La question sous-jacente que pose cette proposition de directive est de taille : voulons-nous une Europe ayant des standards techniques commerciaux et sociaux élevés ou au contraire une Europe à bas standard ? Le CICM se prononce clairement pour la première Europe, qui, à ses yeux, est sérieusement mise en danger avec l'application du principe du pays d'origine.

L'application générale de ce principe ne va en effet pas manquer de renforcer la discrimination des entreprises d'une région vis-à-vis des entreprises prestataires de service, surtout en provenance de pays qui se caractérisent par des législations " plus souples " en matière d'établissement et du droit du travail. Comme cette situation ne peut à la longue logiquement pas être maintenue, le résultat en sera plus que probablement un nivellement vers le bas des différents standards.

Le CICM invite les autorités nationales et régionales d'insister auprès de la Commission européenne de réaliser une "étude d'impact" ("business impact assessment") de la proposition de directive, d'après les règles communément établies au niveau communautaire, afin d'évaluer plus particulièrement l'impact de la "directive Bolkestein" sur les PME.

Finalement, le CICM se rallie aux critiques énoncées par certaines institutions européennes, dont l'UEAPME (Union Européenne de l'Artisanat et des PME) et le Comité économique et social de l'UE ainsi que des organisations nationales, notamment le ZDH (Zentralverband des Deutschen Handwerks), ainsi que la Chambre des Métiers du Grand-Duché de Luxembourg.

En l'absence de modifications substantielles, le CICM ne peut pas se déclarer d'accord avec la proposition de directive.

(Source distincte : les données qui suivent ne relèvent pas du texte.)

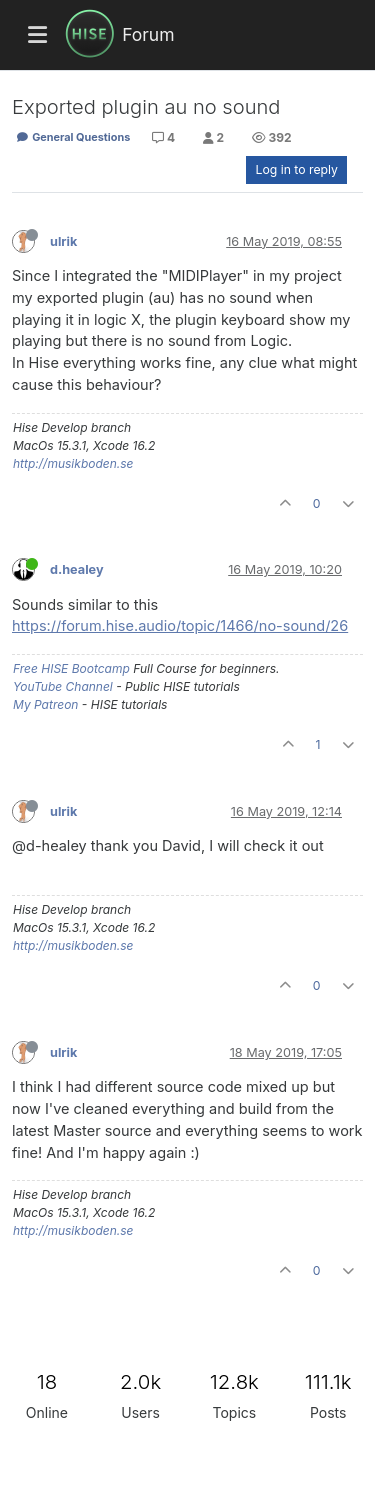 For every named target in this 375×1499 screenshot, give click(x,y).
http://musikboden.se (73, 463)
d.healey (77, 569)
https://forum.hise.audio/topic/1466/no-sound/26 (180, 625)
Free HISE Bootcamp (71, 668)
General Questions (73, 137)
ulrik (63, 241)
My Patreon (45, 704)
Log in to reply (296, 169)
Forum (148, 34)
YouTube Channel (63, 686) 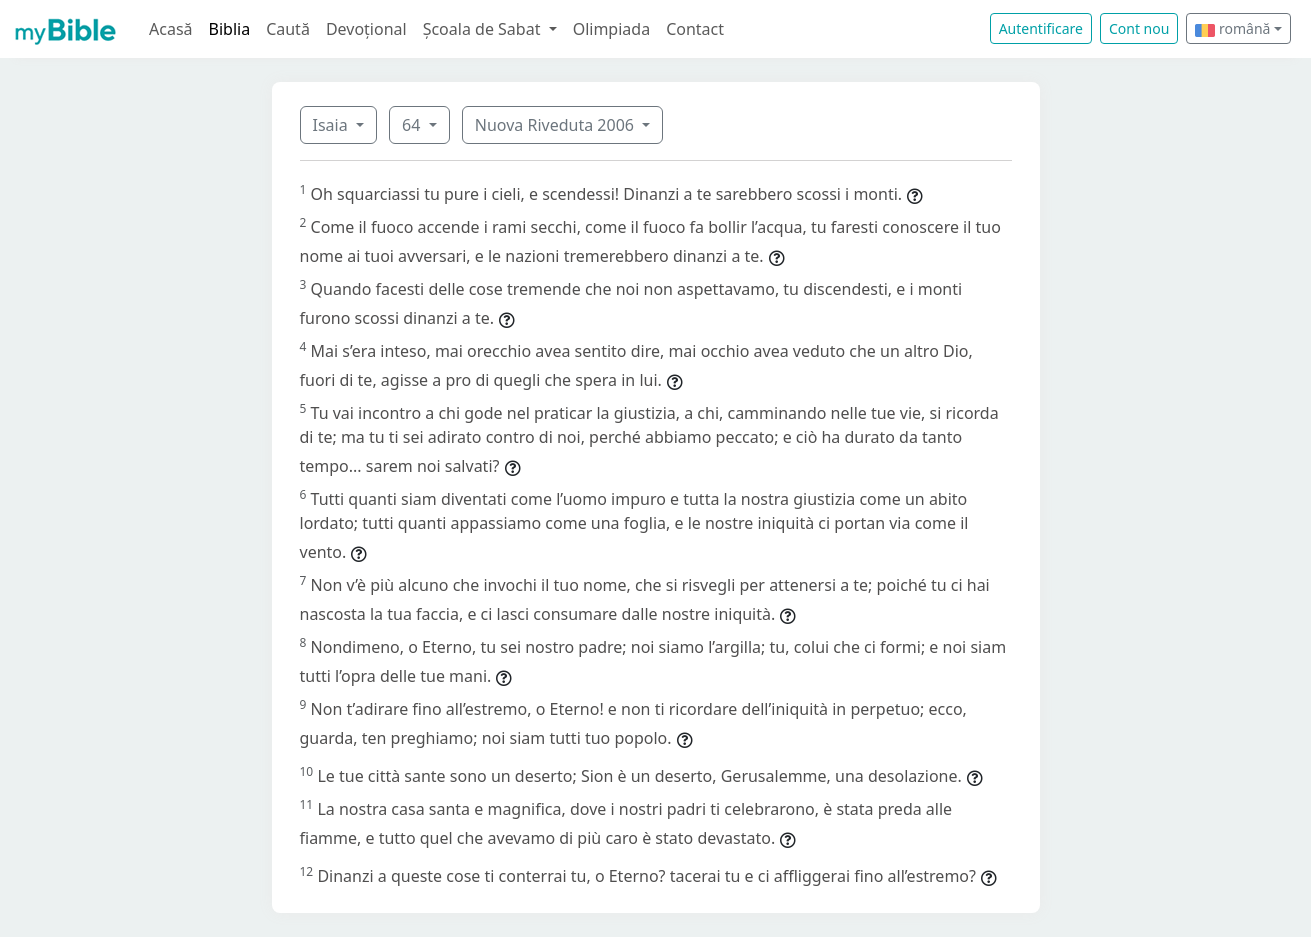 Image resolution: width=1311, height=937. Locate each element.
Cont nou (1139, 28)
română (1232, 28)
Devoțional (366, 29)
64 (413, 125)
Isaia (332, 125)
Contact (695, 29)
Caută (288, 29)
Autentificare (1041, 28)
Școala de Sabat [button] (484, 29)
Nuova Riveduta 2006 (556, 125)
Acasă (171, 29)
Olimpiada (611, 29)
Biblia (230, 29) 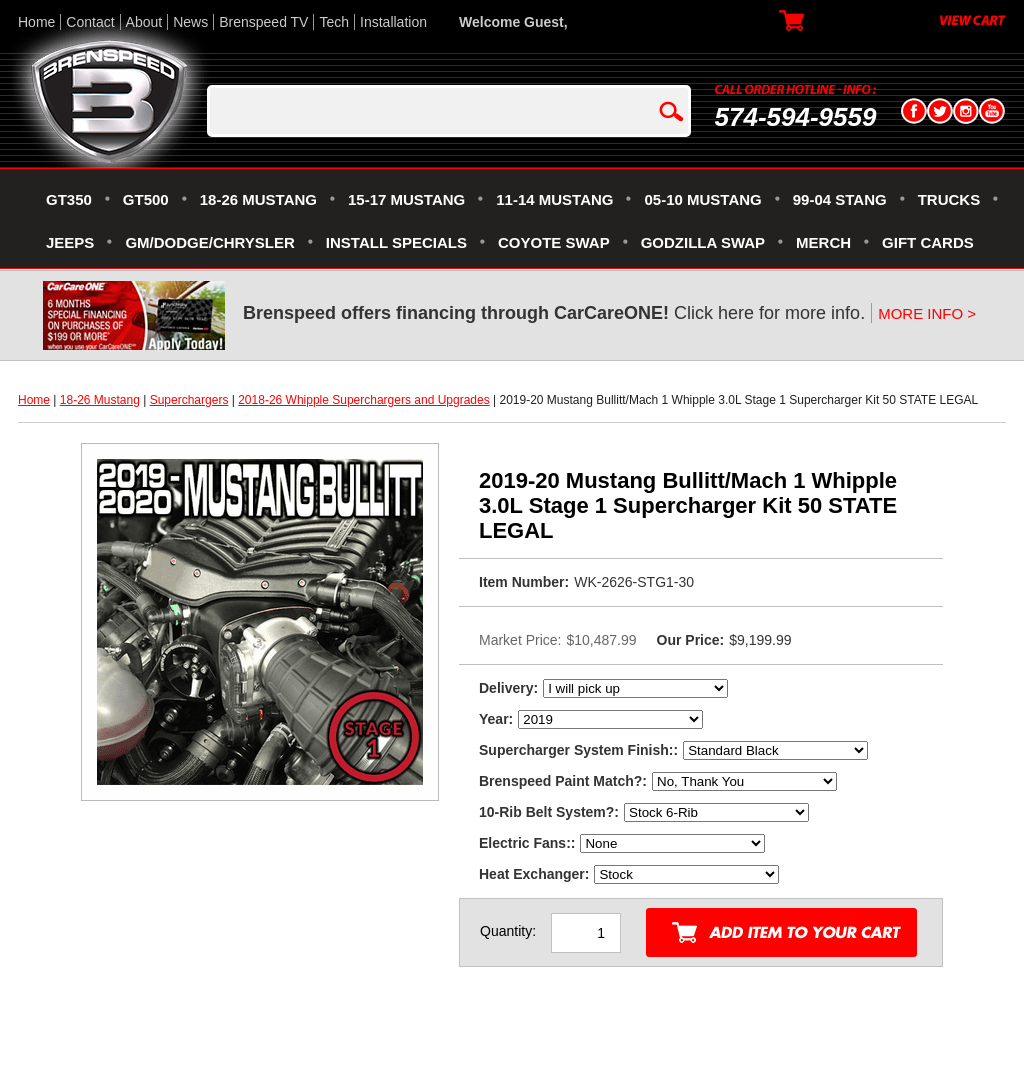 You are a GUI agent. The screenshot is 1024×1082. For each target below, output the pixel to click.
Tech (334, 22)
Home (36, 22)
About (144, 22)
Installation (393, 22)
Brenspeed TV (263, 22)
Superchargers (189, 400)
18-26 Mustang (100, 400)
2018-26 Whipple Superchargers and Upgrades (364, 400)
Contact (90, 22)
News (190, 22)
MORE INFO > (927, 313) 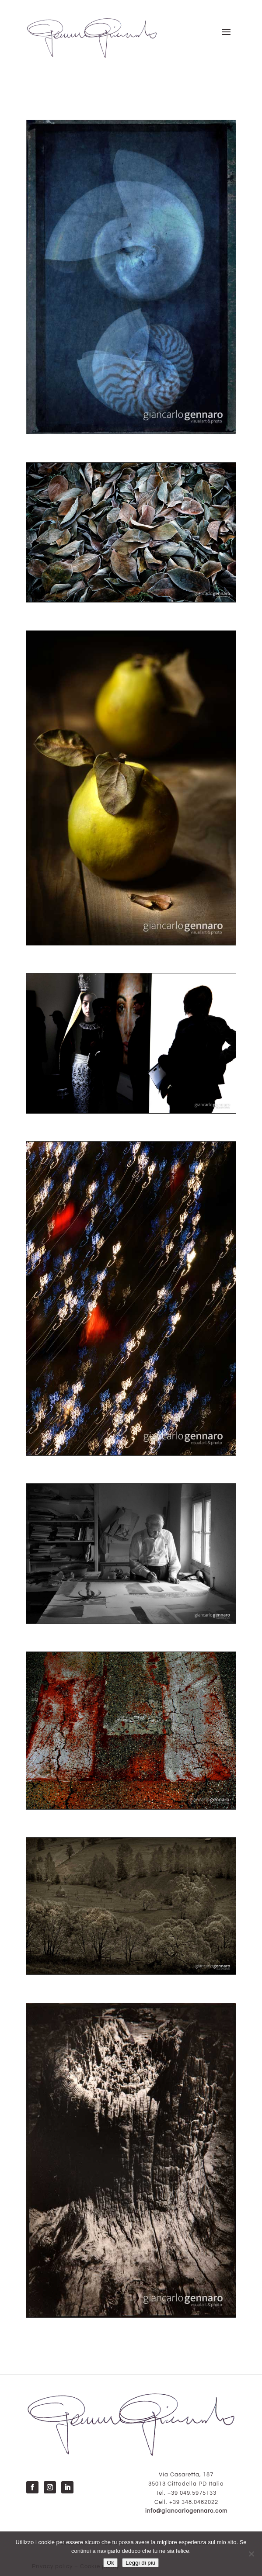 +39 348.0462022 (193, 2502)
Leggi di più (140, 2562)
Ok (110, 2562)
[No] (251, 2553)
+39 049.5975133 (192, 2493)
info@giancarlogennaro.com (186, 2511) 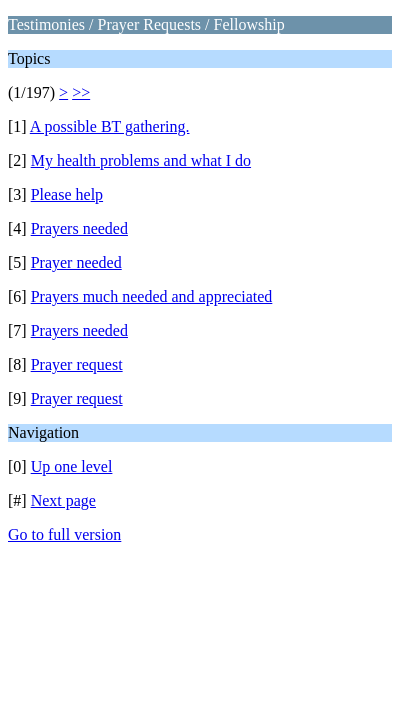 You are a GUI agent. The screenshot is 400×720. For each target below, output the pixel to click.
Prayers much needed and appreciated (152, 296)
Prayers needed (79, 228)
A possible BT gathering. (110, 126)
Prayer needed (76, 262)
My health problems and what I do (141, 160)
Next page (63, 500)
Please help (67, 194)
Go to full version (64, 534)
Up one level (72, 466)
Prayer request (77, 364)
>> (81, 92) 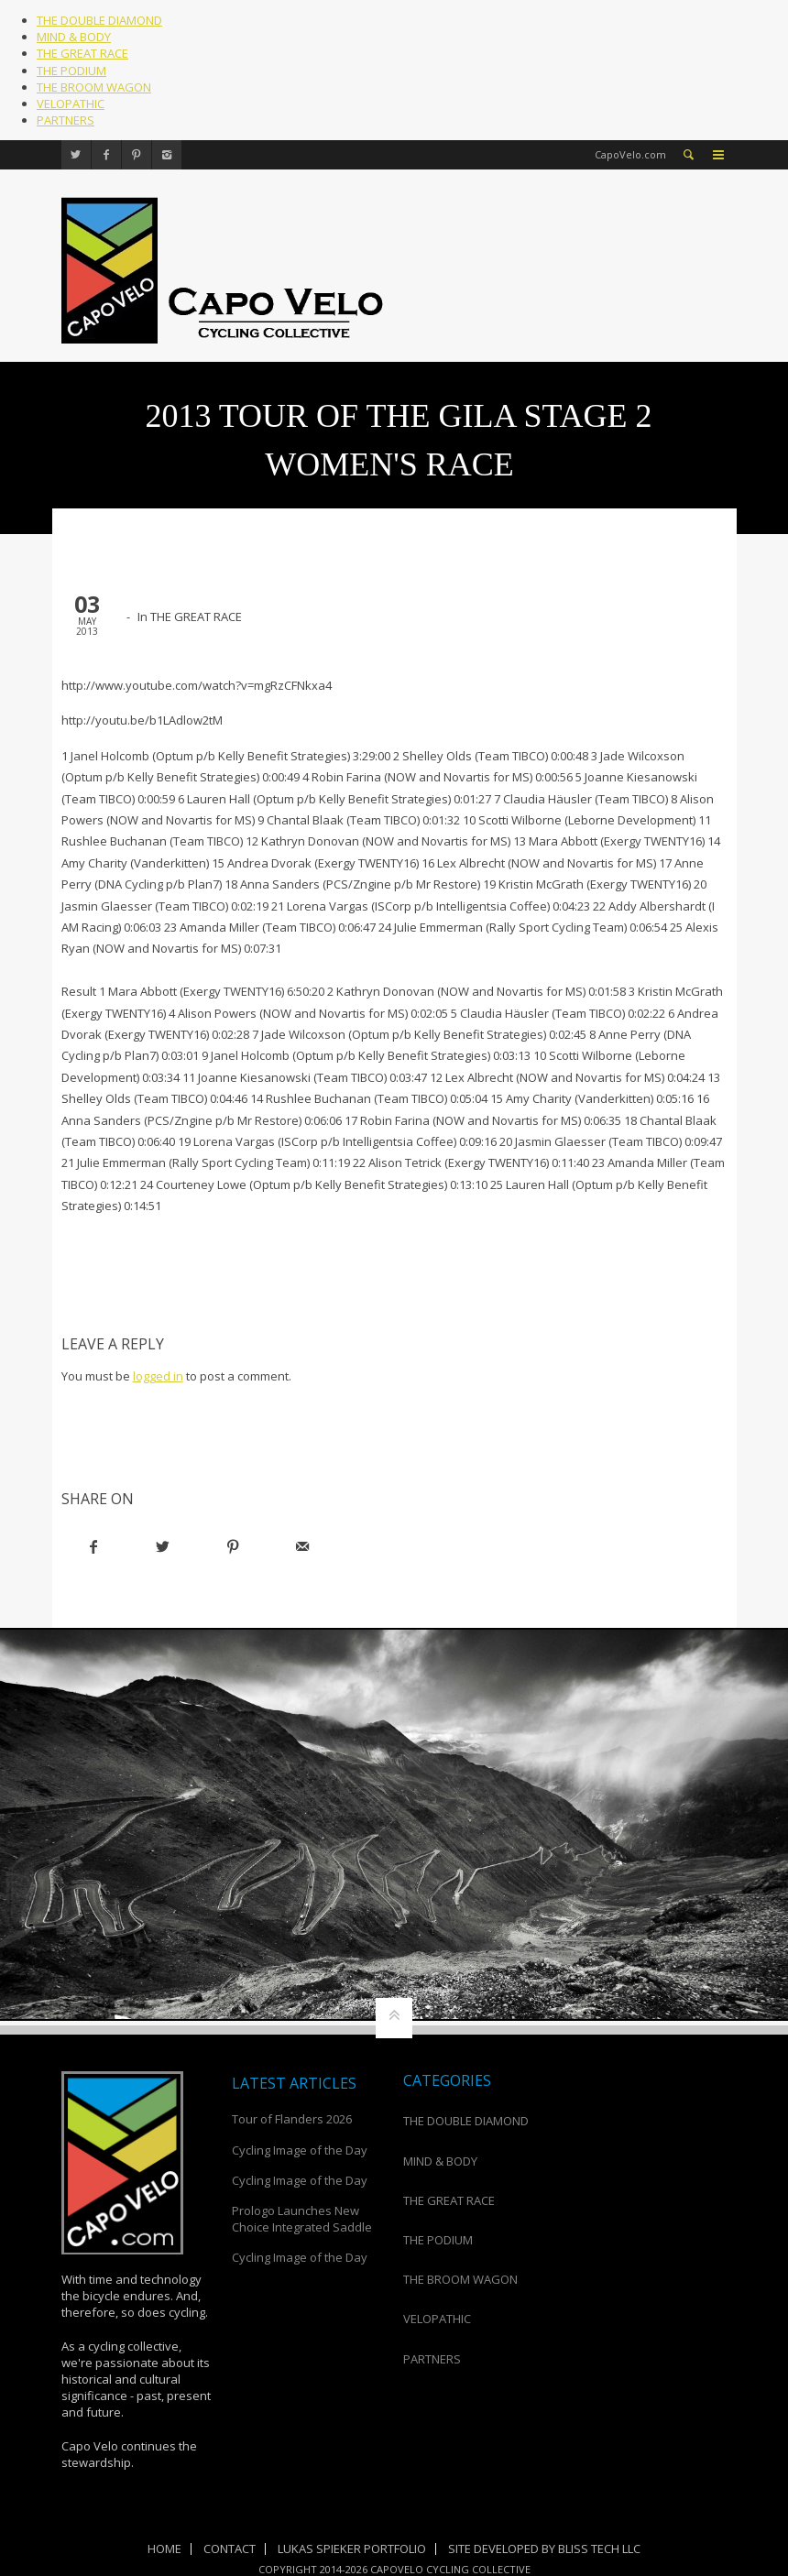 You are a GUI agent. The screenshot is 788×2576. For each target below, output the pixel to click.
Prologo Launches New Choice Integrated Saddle (302, 2218)
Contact (229, 2548)
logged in (158, 1376)
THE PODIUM (71, 70)
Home (164, 2548)
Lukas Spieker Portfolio (352, 2548)
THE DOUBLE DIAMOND (99, 20)
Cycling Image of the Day (299, 2150)
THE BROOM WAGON (94, 87)
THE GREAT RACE (82, 53)
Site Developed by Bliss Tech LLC (544, 2548)
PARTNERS (65, 120)
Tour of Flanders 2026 (292, 2119)
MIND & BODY (74, 36)
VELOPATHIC (70, 103)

3. Prendre en considération les intérêts des PME, et notamment celles de l'Artisanat, lors de la définition des futures politiques économiques au niveau de la Grande Région

Le CICM regrette vivement que, malgré les déclarations des chefs des exécutifs régionaux de transposer les décisions prises par le 6ème Sommet de la Grande Région à Mondorf en 2001, les mesures relatives à "la promotion d'une culture d'entreprise et d'une politique concertée pour les PME" ne figurent plus à l'ordre du jour politique.

Le CICM revendique dès lors à ce que la prochaine présidence de la GR, sous la responsabilité de la "Rhénanie-Palatinat", va en 2005-2006 à nouveau mettre à l'ordre du jour le thème d'une "politique PME concertée", en tant que partie intégrante d'une politique plus globale de promotion économique.

Par ailleurs, le CICM suit avec beaucoup d'intérêt les discussions actuelles portant sur une nouvelle architecture de la Grande Région. Une institutionnalisation du Sommet de la Grande Région est indispensable, étant donné son rôle en tant qu'organe politique central de la coopération transfrontalière et interrégionale. Ainsi le Sommet devra plus que jamais donner les impulsions nécessaires au développement de la Grande Région.

Finalement, le CICM approuve l'orientation décidée au sein du CES GR de proposer la mise en place d'un dispositif pérenne d'indicateurs socio-économiques permettant de conduire un examen de la situation économique et sociale de la Grande Région. La prise en compte d'indicateurs spécifiques relatifs à l'Artisanat s'impose dans ce contexte.